The implication is that people have an ethical obligation to remain in their homelands rather than try to improve their own lives. Of course, none of the Americans saying this have ancestors who took that advice. As soon as Ireland ran a little low on potatoes, for example, lots of people said “see ya” rather than stick around for the sake of rescuing Belfast.
In fact, the United States would not exist if everybody stayed home to fix his or her own nation.This place would be nothing but Native Americans, lost Canadians and a stray Mexican or two. So, why would anyone make this argument, which is so easily refuted by pointing to their own familial history? The reason is simple: many people want to establish a connection between contemporary immigration and immortality. Doing so allows them to conceal their prejudices under a comforting quilt of self-righteousness.

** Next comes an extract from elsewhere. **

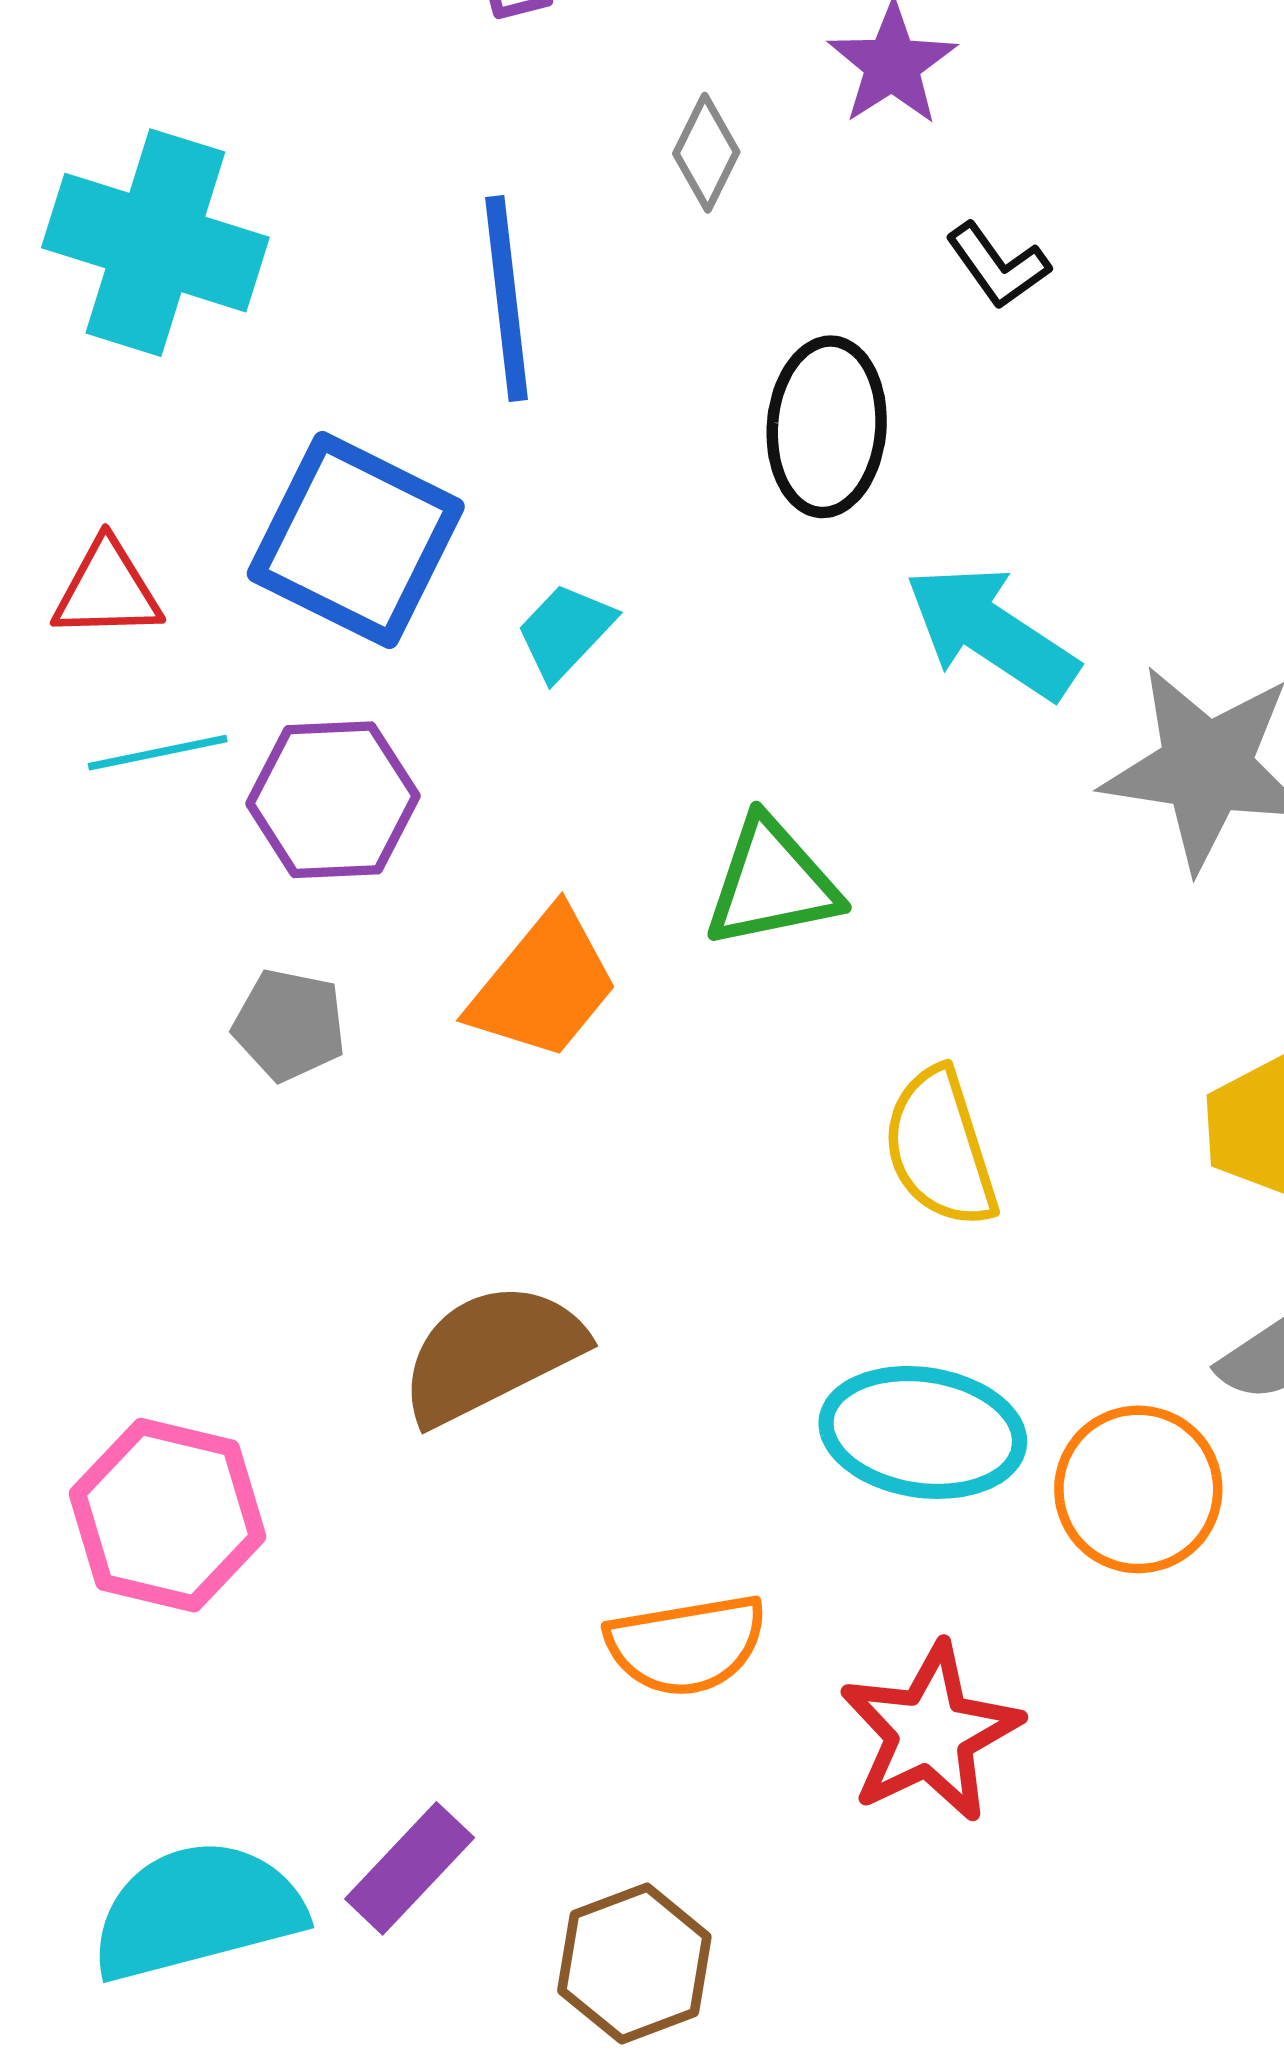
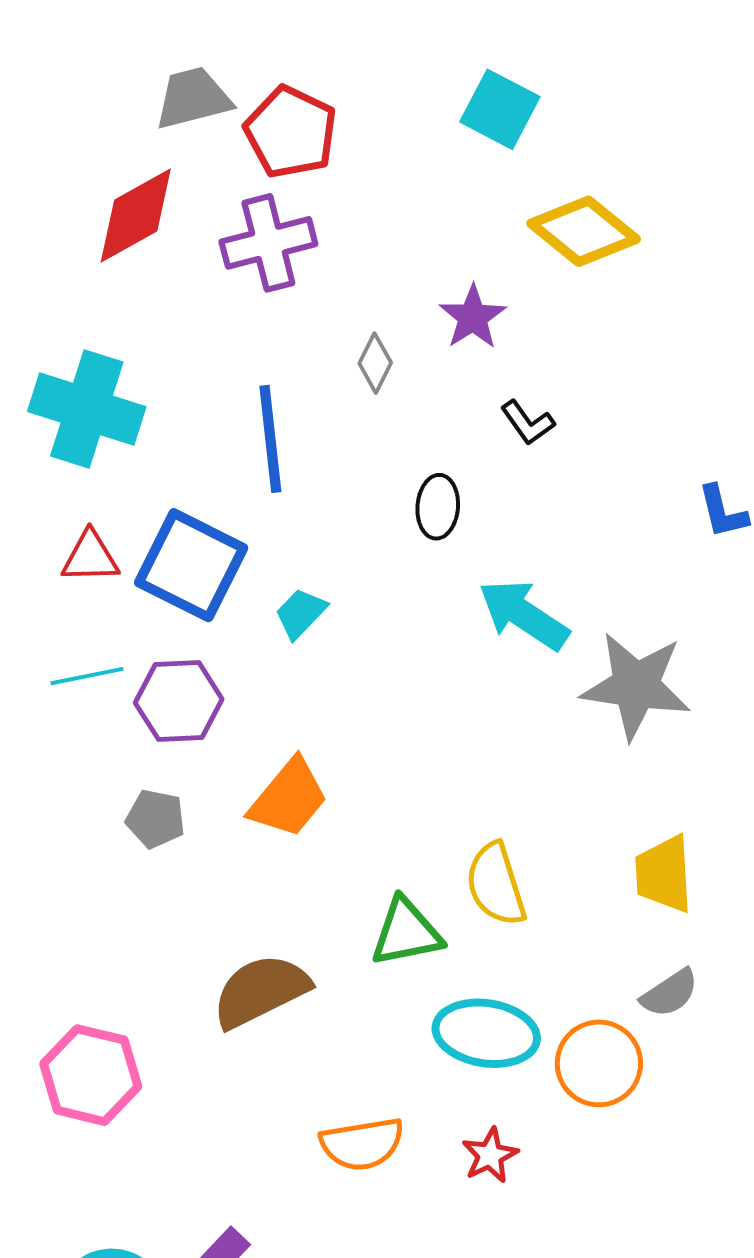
black ellipse: (827, 427) -> (438, 507), size x0.7
red triangle: (107, 590) -> (90, 557), moved
green triangle: (772, 883) -> (406, 932), moved
red star: (930, 1732) -> (490, 1155), moved, size x0.6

Of course, an instant rebuttal is that other canard of the debate: “I’m not against immigration, just illegal immigration.” I’m sure that’s true of many people. But for many others, it’s a convenient smokescreen.

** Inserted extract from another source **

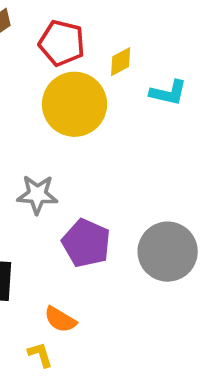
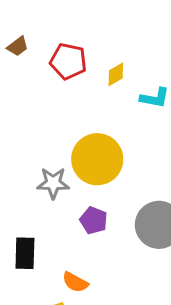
yellow circle: (75, 104) -> (97, 159), moved
purple pentagon: (86, 243) -> (94, 220), size x0.7

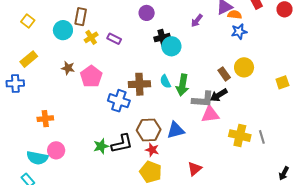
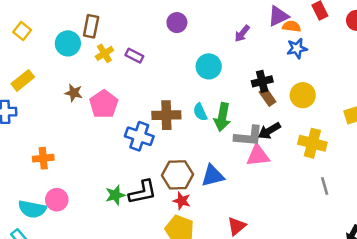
black cross: (162, 38) -> (262, 81), moved
brown rectangle: (224, 74) -> (268, 97), moved
yellow cross: (240, 136) -> (312, 143), moved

Witness the animosity toward the DREAM Act, which according to opponents, is a “reward for criminal behavior.” As we know, the criminals in question were children at the time of their transgression, but this is immaterial. Although we take a person’s age into consideration when it comes to everything from shoplifting to murder, there can be no such analysis when it comes to illegal immigration. These kids are stained, permanently, modern-day descendants of Ham. They’re not just undocumented; they’re immoral by association.

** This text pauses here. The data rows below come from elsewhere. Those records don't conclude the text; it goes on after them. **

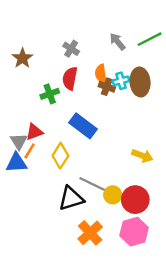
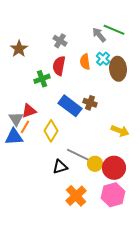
green line: (150, 39) -> (114, 30), moved, turned 50
cyan cross: (121, 81) -> (103, 59), moved, turned -32
brown cross: (107, 87) -> (90, 103), moved
black triangle: (71, 198) -> (60, 167), size x0.7

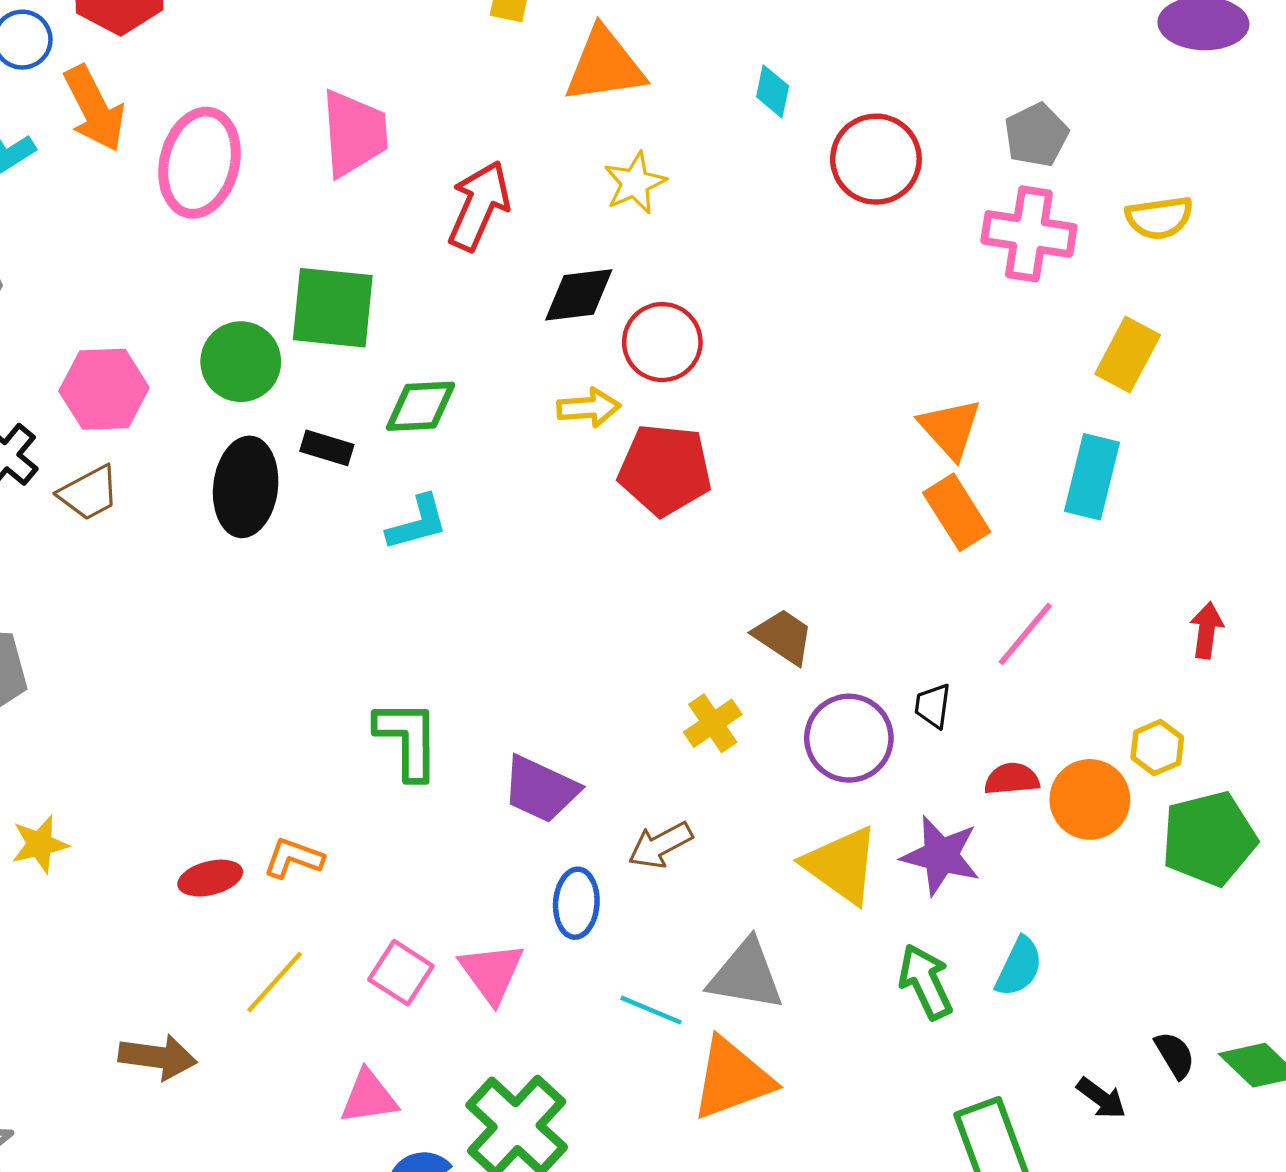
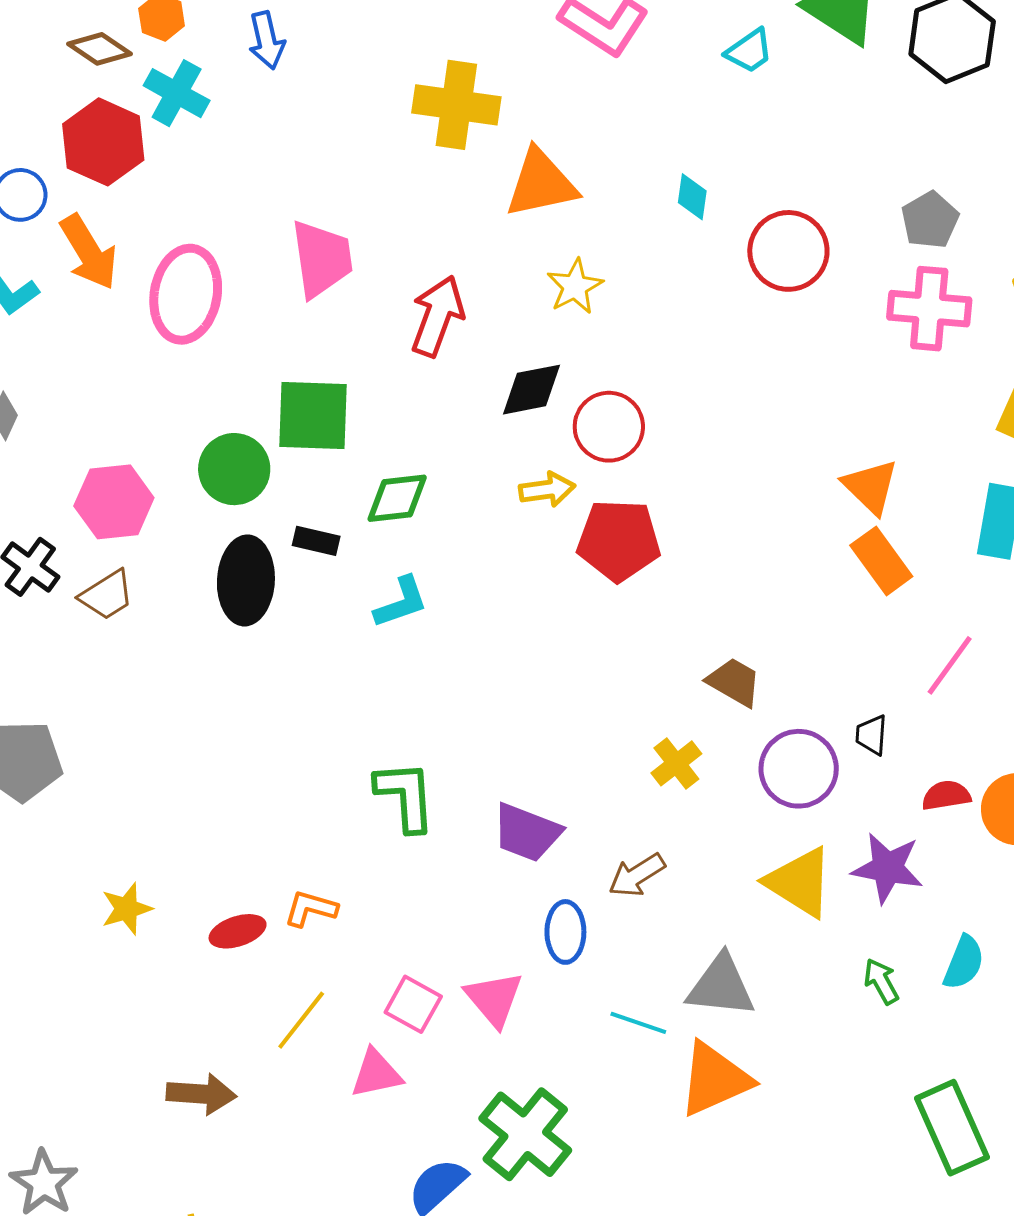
yellow star: (40, 844) -> (127, 909), moved
green arrow: (925, 982) -> (881, 981), size x0.7
pink triangle: (369, 1097) -> (376, 1074), moved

Anti-immigration people know that it’s not enough to say that something is illegal. Laws change, and yesterday’s criminal behavior is today’s mainstream behavior. We no longer prosecute individuals for adultery, and many politicians talk openly about legalizing marijuana. If you’re against those things, your only hope is to say, “Yes, it’s no longer against the law, but decent people don’t do that.”
So if you dislike, say, the Spanish-speaking new neighbor who has a green card, you can just imply that he’s a moral failure because he didn’t stick around and clean up Guatemala. He is beyond redemption, which is odd, considering nobody says that about people like Michael Vick, Chris Brown, or Michael Milken.
But then again, they’re not immigrants.